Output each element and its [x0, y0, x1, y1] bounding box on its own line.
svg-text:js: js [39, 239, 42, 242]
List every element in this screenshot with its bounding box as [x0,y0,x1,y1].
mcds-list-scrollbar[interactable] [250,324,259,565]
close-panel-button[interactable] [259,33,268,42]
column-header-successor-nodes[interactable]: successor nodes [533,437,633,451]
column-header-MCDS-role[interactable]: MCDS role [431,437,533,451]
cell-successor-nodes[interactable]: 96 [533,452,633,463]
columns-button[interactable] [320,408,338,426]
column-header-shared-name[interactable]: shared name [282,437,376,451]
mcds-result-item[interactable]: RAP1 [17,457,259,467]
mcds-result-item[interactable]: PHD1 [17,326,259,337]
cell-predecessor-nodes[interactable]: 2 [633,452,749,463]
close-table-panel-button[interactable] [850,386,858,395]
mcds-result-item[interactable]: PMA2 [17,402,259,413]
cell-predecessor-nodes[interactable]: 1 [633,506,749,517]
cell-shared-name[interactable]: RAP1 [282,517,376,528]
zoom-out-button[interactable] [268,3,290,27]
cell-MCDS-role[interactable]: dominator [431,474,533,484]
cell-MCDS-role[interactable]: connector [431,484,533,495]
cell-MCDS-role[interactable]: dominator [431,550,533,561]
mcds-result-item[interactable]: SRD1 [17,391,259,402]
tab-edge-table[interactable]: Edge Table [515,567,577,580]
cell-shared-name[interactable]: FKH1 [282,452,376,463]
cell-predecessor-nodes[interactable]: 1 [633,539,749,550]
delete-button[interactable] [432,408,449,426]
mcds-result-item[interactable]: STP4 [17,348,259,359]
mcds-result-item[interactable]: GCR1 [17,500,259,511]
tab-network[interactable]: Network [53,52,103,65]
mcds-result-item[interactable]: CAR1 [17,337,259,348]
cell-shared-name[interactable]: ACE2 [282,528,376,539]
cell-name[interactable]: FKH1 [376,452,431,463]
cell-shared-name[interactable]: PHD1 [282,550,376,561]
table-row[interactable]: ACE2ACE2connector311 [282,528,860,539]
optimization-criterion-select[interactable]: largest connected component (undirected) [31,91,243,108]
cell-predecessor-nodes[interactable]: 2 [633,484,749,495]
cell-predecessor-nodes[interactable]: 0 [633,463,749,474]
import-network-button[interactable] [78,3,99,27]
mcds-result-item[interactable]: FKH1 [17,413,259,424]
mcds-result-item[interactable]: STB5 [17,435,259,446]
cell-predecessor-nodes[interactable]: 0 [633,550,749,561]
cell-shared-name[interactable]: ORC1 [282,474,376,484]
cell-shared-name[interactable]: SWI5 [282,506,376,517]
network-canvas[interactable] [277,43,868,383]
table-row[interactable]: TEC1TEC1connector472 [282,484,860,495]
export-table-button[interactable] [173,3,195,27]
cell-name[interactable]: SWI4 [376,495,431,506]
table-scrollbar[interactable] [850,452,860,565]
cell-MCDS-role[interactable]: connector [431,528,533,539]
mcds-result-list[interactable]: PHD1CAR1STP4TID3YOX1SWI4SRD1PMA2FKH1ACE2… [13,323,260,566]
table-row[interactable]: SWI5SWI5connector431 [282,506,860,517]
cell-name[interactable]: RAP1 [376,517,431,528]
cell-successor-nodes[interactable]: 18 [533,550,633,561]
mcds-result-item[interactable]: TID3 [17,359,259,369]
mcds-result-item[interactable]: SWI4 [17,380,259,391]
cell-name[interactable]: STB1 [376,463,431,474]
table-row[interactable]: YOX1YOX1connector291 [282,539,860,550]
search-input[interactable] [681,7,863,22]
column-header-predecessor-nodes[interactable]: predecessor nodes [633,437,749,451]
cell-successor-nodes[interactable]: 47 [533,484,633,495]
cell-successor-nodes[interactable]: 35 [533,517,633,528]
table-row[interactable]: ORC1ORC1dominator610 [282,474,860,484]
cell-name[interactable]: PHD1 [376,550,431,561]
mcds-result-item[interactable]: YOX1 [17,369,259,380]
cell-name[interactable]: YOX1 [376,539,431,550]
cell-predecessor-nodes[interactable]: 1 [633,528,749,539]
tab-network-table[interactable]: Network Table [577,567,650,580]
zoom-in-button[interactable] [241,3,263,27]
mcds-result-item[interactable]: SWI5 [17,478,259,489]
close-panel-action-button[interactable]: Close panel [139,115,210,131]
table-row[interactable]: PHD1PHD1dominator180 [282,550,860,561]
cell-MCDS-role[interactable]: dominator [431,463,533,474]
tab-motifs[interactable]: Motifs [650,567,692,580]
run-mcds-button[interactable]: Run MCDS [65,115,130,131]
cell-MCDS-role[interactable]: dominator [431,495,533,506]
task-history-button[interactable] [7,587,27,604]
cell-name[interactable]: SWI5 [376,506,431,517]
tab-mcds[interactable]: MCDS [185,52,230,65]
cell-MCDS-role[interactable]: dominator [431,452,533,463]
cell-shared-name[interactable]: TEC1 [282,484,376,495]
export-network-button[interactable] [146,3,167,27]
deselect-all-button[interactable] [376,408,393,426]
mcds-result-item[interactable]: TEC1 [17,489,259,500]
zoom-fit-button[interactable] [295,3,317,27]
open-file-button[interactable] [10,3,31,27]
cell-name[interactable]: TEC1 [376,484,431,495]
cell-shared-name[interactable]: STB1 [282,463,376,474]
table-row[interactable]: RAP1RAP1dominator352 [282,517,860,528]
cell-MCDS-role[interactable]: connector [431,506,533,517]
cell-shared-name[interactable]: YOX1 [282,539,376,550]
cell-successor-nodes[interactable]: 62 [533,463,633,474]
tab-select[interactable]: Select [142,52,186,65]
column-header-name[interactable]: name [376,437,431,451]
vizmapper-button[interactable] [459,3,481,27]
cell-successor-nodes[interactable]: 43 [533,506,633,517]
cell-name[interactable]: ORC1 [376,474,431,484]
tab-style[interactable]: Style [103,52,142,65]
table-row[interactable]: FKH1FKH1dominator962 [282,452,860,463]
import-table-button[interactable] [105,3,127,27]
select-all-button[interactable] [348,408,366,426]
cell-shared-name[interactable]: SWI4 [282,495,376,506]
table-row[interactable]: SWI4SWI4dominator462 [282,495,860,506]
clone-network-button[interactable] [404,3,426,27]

........

◆ **Required work**
Each entry above should be repeated exactly, with no line left out.

◆ **Response for this exercise**
Output each element and its [x0, y0, x1, y1] bounding box on its own line.
svg-text:js: js [39, 239, 42, 242]
List every element in this screenshot with its bounding box as [x0,y0,x1,y1].
mcds-list-scrollbar[interactable] [250,324,259,565]
close-panel-button[interactable] [259,33,268,42]
column-header-successor-nodes[interactable]: successor nodes [533,437,633,451]
column-header-MCDS-role[interactable]: MCDS role [431,437,533,451]
cell-successor-nodes[interactable]: 96 [533,452,633,463]
columns-button[interactable] [320,408,338,426]
column-header-shared-name[interactable]: shared name [282,437,376,451]
mcds-result-item[interactable]: RAP1 [17,457,259,467]
mcds-result-item[interactable]: PHD1 [17,326,259,337]
cell-predecessor-nodes[interactable]: 2 [633,452,749,463]
close-table-panel-button[interactable] [850,386,858,395]
mcds-result-item[interactable]: PMA2 [17,402,259,413]
cell-predecessor-nodes[interactable]: 1 [633,506,749,517]
cell-shared-name[interactable]: RAP1 [282,517,376,528]
zoom-out-button[interactable] [268,3,290,27]
cell-MCDS-role[interactable]: dominator [431,474,533,484]
cell-MCDS-role[interactable]: connector [431,484,533,495]
cell-MCDS-role[interactable]: dominator [431,550,533,561]
mcds-result-item[interactable]: SRD1 [17,391,259,402]
tab-edge-table[interactable]: Edge Table [515,567,577,580]
cell-shared-name[interactable]: FKH1 [282,452,376,463]
cell-predecessor-nodes[interactable]: 1 [633,539,749,550]
delete-button[interactable] [432,408,449,426]
mcds-result-item[interactable]: STP4 [17,348,259,359]
mcds-result-item[interactable]: GCR1 [17,500,259,511]
tab-network[interactable]: Network [53,52,103,65]
mcds-result-item[interactable]: CAR1 [17,337,259,348]
cell-shared-name[interactable]: ACE2 [282,528,376,539]
cell-name[interactable]: FKH1 [376,452,431,463]
cell-shared-name[interactable]: PHD1 [282,550,376,561]
table-row[interactable]: ACE2ACE2connector311 [282,528,860,539]
optimization-criterion-select[interactable]: largest connected component (undirected) [31,91,243,108]
cell-predecessor-nodes[interactable]: 2 [633,484,749,495]
cell-predecessor-nodes[interactable]: 0 [633,463,749,474]
import-network-button[interactable] [78,3,99,27]
mcds-result-item[interactable]: FKH1 [17,413,259,424]
mcds-result-item[interactable]: STB5 [17,435,259,446]
cell-predecessor-nodes[interactable]: 0 [633,550,749,561]
cell-shared-name[interactable]: ORC1 [282,474,376,484]
cell-shared-name[interactable]: SWI5 [282,506,376,517]
network-canvas[interactable] [277,43,868,383]
table-row[interactable]: TEC1TEC1connector472 [282,484,860,495]
export-table-button[interactable] [173,3,195,27]
cell-name[interactable]: SWI4 [376,495,431,506]
table-scrollbar[interactable] [850,452,860,565]
cell-MCDS-role[interactable]: connector [431,528,533,539]
mcds-result-list[interactable]: PHD1CAR1STP4TID3YOX1SWI4SRD1PMA2FKH1ACE2… [13,323,260,566]
table-row[interactable]: SWI5SWI5connector431 [282,506,860,517]
cell-name[interactable]: RAP1 [376,517,431,528]
cell-successor-nodes[interactable]: 18 [533,550,633,561]
mcds-result-item[interactable]: TID3 [17,359,259,369]
mcds-result-item[interactable]: SWI4 [17,380,259,391]
cell-name[interactable]: STB1 [376,463,431,474]
table-row[interactable]: YOX1YOX1connector291 [282,539,860,550]
search-input[interactable] [681,7,863,22]
column-header-predecessor-nodes[interactable]: predecessor nodes [633,437,749,451]
cell-successor-nodes[interactable]: 47 [533,484,633,495]
cell-successor-nodes[interactable]: 35 [533,517,633,528]
table-row[interactable]: ORC1ORC1dominator610 [282,474,860,484]
cell-name[interactable]: PHD1 [376,550,431,561]
mcds-result-item[interactable]: YOX1 [17,369,259,380]
cell-name[interactable]: YOX1 [376,539,431,550]
cell-predecessor-nodes[interactable]: 1 [633,528,749,539]
tab-network-table[interactable]: Network Table [577,567,650,580]
zoom-in-button[interactable] [241,3,263,27]
mcds-result-item[interactable]: SWI5 [17,478,259,489]
close-panel-action-button[interactable]: Close panel [139,115,210,131]
table-row[interactable]: PHD1PHD1dominator180 [282,550,860,561]
cell-MCDS-role[interactable]: dominator [431,463,533,474]
tab-motifs[interactable]: Motifs [650,567,692,580]
run-mcds-button[interactable]: Run MCDS [65,115,130,131]
cell-MCDS-role[interactable]: dominator [431,495,533,506]
task-history-button[interactable] [7,587,27,604]
cell-name[interactable]: SWI5 [376,506,431,517]
tab-mcds[interactable]: MCDS [185,52,230,65]
cell-MCDS-role[interactable]: dominator [431,452,533,463]
cell-shared-name[interactable]: TEC1 [282,484,376,495]
export-network-button[interactable] [146,3,167,27]
deselect-all-button[interactable] [376,408,393,426]
mcds-result-item[interactable]: TEC1 [17,489,259,500]
zoom-fit-button[interactable] [295,3,317,27]
open-file-button[interactable] [10,3,31,27]
cell-name[interactable]: TEC1 [376,484,431,495]
cell-shared-name[interactable]: STB1 [282,463,376,474]
table-row[interactable]: RAP1RAP1dominator352 [282,517,860,528]
cell-MCDS-role[interactable]: connector [431,506,533,517]
cell-shared-name[interactable]: YOX1 [282,539,376,550]
cell-successor-nodes[interactable]: 62 [533,463,633,474]
tab-select[interactable]: Select [142,52,186,65]
column-header-name[interactable]: name [376,437,431,451]
vizmapper-button[interactable] [459,3,481,27]
cell-successor-nodes[interactable]: 43 [533,506,633,517]
cell-name[interactable]: ORC1 [376,474,431,484]
tab-style[interactable]: Style [103,52,142,65]
table-row[interactable]: FKH1FKH1dominator962 [282,452,860,463]
import-table-button[interactable] [105,3,127,27]
select-all-button[interactable] [348,408,366,426]
cell-shared-name[interactable]: SWI4 [282,495,376,506]
table-row[interactable]: SWI4SWI4dominator462 [282,495,860,506]
clone-network-button[interactable] [404,3,426,27]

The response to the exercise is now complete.